I could tell Mr. Blanchard appreciated my rigor. When he was finished reading my poem, he made a low hum of approval in the back of his throat. It was enough to get my hopes up. In regular school I was mostly ignored, quiet and well behaved enough to turn invisible. But here at Vacation Bible School, where the Godly children of Bottom Springs spent their summers, I had a leg up from a lifetime of studying the Bible under my father’s watchful eye.
“I’ve come to a decision,” announced Mr. Blanchard, moving to the head of the class. He folded his hands over his stomach, eyes gleaming as he waited for the whispers to cease.
Mr. Herman Blanchard was young as far as teachers went—only twenty-seven—and a study in contradictions. He was short and wore his hair combed over like an old man, despite the fact that he had no bald spots to hide. He dressed in the same outfit every day—ill-fitting khaki trousers and a white short-sleeved button-down—and wore thick glasses that magnified his eyes, making him look perpetually startled. As for his mannerisms, he leaned toward a kind of carefree impishness that estranged him from other adults—I once heard my father say Herman had the demeanor of a man who’d never faced the word no—but endeared him to children.

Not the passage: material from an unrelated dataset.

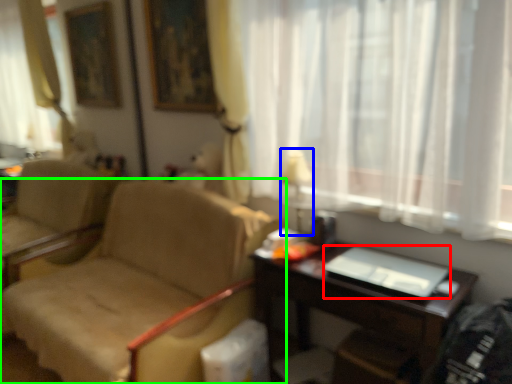 Question: Which is nearer to the laptop (highlighted by a red box)? table lamp (highlighted by a blue box) or chair (highlighted by a green box).

Choices:
 (A) table lamp
 (B) chair

Answer: (A)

Herman was the only child of Augustus Blanchard, the rich man on the mountain, or so we called him, since he lived in the biggest house in Bottom Springs at the top of what passed for a hill around here. Augustus was considered a Godly man despite the fact that people rarely saw him. He came down from the mountain once every few months to attend church, where he walked around with a stiff back and refused to speak to anyone but my father. But the fact that Herman was his son, and that he would one day inherit the entirety of the Blanchard Hospital fortune, made him someone other adults were forced to treat with respect.